Hi,
we use Yente in AWS with OpenSearch. Unfortunately, Yente sometimes interrupts during the initial indexing process.
e[2m2025-10-28T14:24:44.168097Ze[0m [e[31me[1merror e[0m] e[1mIndex update error: peer closed connection without sending complete message body (incomplete chunked read)e[0m [e[0me[1me[34myente.search.indexere[0m]e[0m
Traceback (most recent call last):
File "/opt/venv/lib/python3.12/site-packages/httpx/_transports/default.py", line 101, in map_httpcore_exceptions
yield
File "/opt/venv/lib/python3.12/site-packages/httpx/_transports/default.py", line 271, in __aiter__
async for part in self._httpcore_stream:
File "/opt/venv/lib/python3.12/site-packages/httpcore/_async/connection_pool.py", line 407, in __aiter__
raise exc from None
File "/opt/venv/lib/python3.12/site-packages/httpcore/_async/connection_pool.py", line 403, in __aiter__
async for part in self._stream:
File "/opt/venv/lib/python3.12/site-packages/httpcore/_async/http11.py", line 342, in __aiter__
raise exc
File "/opt/venv/lib/python3.12/site-packages/httpcore/_async/http11.py", line 334, in __aiter__
async for chunk in self._connection._receive_response_body(**kwargs):
File "/opt/venv/lib/python3.12/site-packages/httpcore/_async/http11.py", line 203, in _receive_response_body
event = await self._receive_event(timeout=timeout)

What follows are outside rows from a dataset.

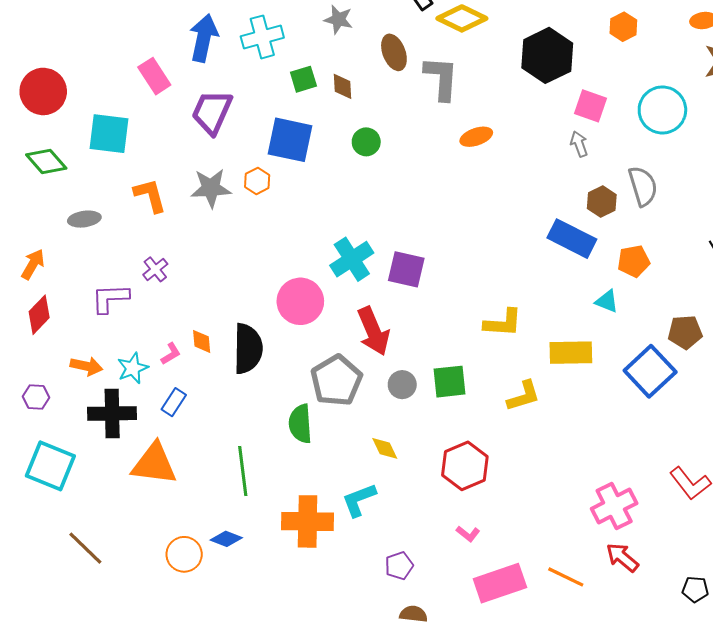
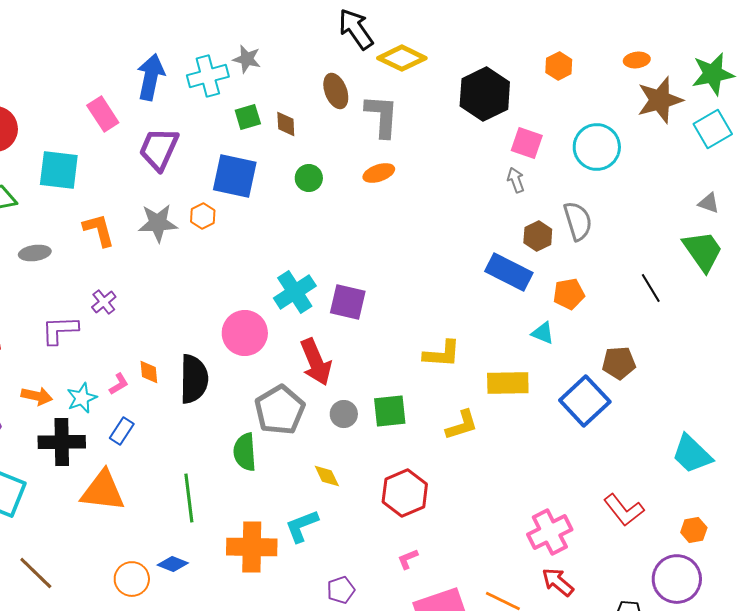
gray star: (338, 19) -> (247, 59), moved
orange ellipse: (476, 137) -> (379, 173), moved
pink L-shape: (468, 534) -> (408, 559), turned 120

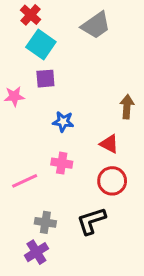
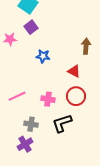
purple square: (45, 79) -> (31, 27), turned -32
pink cross: (62, 163) -> (48, 99), moved

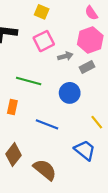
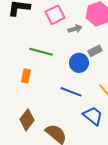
gray rectangle: (87, 67) -> (95, 51), moved
blue line: (47, 124) -> (71, 92), moved

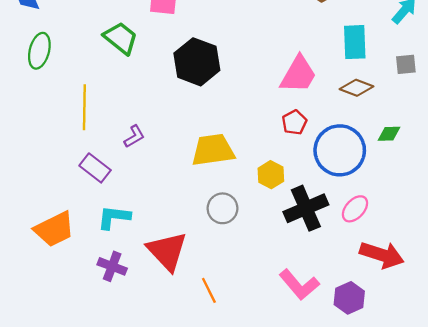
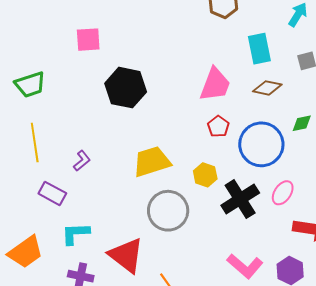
green trapezoid: (121, 38) -> (30, 84), moved, turned 132
gray circle: (222, 208) -> (168, 211), size x1.5

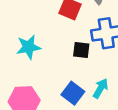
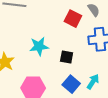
black square: (81, 50) -> (67, 57), moved

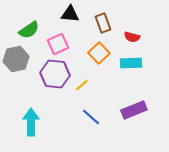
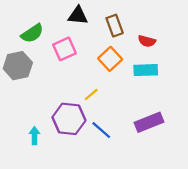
purple hexagon: (55, 74) -> (69, 119), moved
cyan arrow: (31, 122) -> (34, 136), size x0.6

^^^^^^^^^^^^^^^^^^^^^^^^^^^^^^^^^^^^^^^^^^
File "/opt/venv/lib/python3.12/site-packages/httpcore/_async/http11.py", line 213, in _receive_event
with map_exceptions({h11.RemoteProtocolError: RemoteProtocolError}):
^^^^^^^^^^^^^^^^^^^^^^^^^^^^^^^^^^^^^^^^^^^^^^^^^^^^^^^^^^^^^^
File "/usr/local/lib/python3.12/contextlib.py", line 158, in __exit__
self.gen.throw(value)
File "/opt/venv/lib/python3.12/site-packages/httpcore/_exceptions.py", line 14, in map_exceptions
raise to_exc(exc) from exc
httpcore.RemoteProtocolError: peer closed connection without sending complete message body (incomplete chunked read)
The above exception was the direct cause of the following exception:
Traceback (most recent call last):
File "/app/yente/search/indexer.py", line 217, in update_in_thread
await update_index(force=force)
File "/app/yente/search/indexer.py", line 208, in update_index
await index_entities(provider, dataset, force=force)
File "/app/yente/search/indexer.py", line 163, in index_entities
raise exc
File "/app/yente/search/indexer.py", line 146, in index_entities
await provider.bulk_index(docs)
File "/app/yente/provider/opensearch.py", line 236, in bulk_index
await async_bulk(
File "/opt/venv/lib/python3.12/site-packages/opensearchpy/_async/helpers/actions.py", line 301, in async_bulk
async for ok, item in async_streaming_bulk( # type: ignore
File "/opt/venv/lib/python3.12/site-packages/opensearchpy/_async/helpers/actions.py", line 202, in async_streaming_bulk
async for bulk_data, bulk_actions in _chunk_actions(
File "/opt/venv/lib/python3.12/site-packages/opensearchpy/_async/helpers/actions.py", line 70, in _chunk_actions
async for action, data in actions:
File "/opt/venv/lib/python3.12/site-packages/opensearchpy/_async/helpers/actions.py", line 199, in map_actions
async for item in aiter(actions):
File "/app/yente/search/indexer.py", line 40, in iter_entity_docs
async for data in updater.load():
File "/app/yente/data/updater.py", line 115, in load
async for data in load_json_lines(
File "/app/yente/data/loader.py", line 99, in load_json_lines
async for line in stream_http_lines(url, auth_token=auth_token):
File "/app/yente/data/loader.py", line 69, in stream_http_lines
async for line in resp.aiter_lines():
File "/opt/venv/lib/python3.12/site-packages/httpx/_models.py", line 1031, in aiter_lines
async for text in self.aiter_text():
File "/opt/venv/lib/python3.12/site-packages/httpx/_models.py", line 1018, in aiter_text
async for byte_content in self.aiter_bytes():
File "/opt/venv/lib/python3.12/site-packages/httpx/_models.py", line 997, in aiter_bytes
async for raw_bytes in self.aiter_raw():
File "/opt/venv/lib/python3.12/site-packages/httpx/_models.py", line 1055, in aiter_raw
async for raw_stream_bytes in self.stream:
File "/opt/venv/lib/python3.12/site-packages/httpx/_client.py", line 176, in __aiter__
async for chunk in self._stream:
File "/opt/venv/lib/python3.12/site-packages/httpx/_transports/default.py", line 270, in __aiter__
with map_httpcore_exceptions():
^^^^^^^^^^^^^^^^^^^^^^^^^
File "/usr/local/lib/python3.12/contextlib.py", line 158, in __exit__
self.gen.throw(value)
File "/opt/venv/lib/python3.12/site-packages/httpx/_transports/default.py", line 118, in map_httpcore_exceptions
raise mapped_exc(message) from exc
The indexing failed once at ~ 6.000.000 entities and once at –10.000.000 entities. Unfortunately, the indexing process then has to start all over again. Is there a way to make it more robust?
Our configuration:
- Yente
- Version: 4.5.1
- OpenSearch
- Version: OpenSearch 2.19
- Instance type: m7g.medium.search
- EBS Volume size: 10
Thank you in advance!
Br,
Felix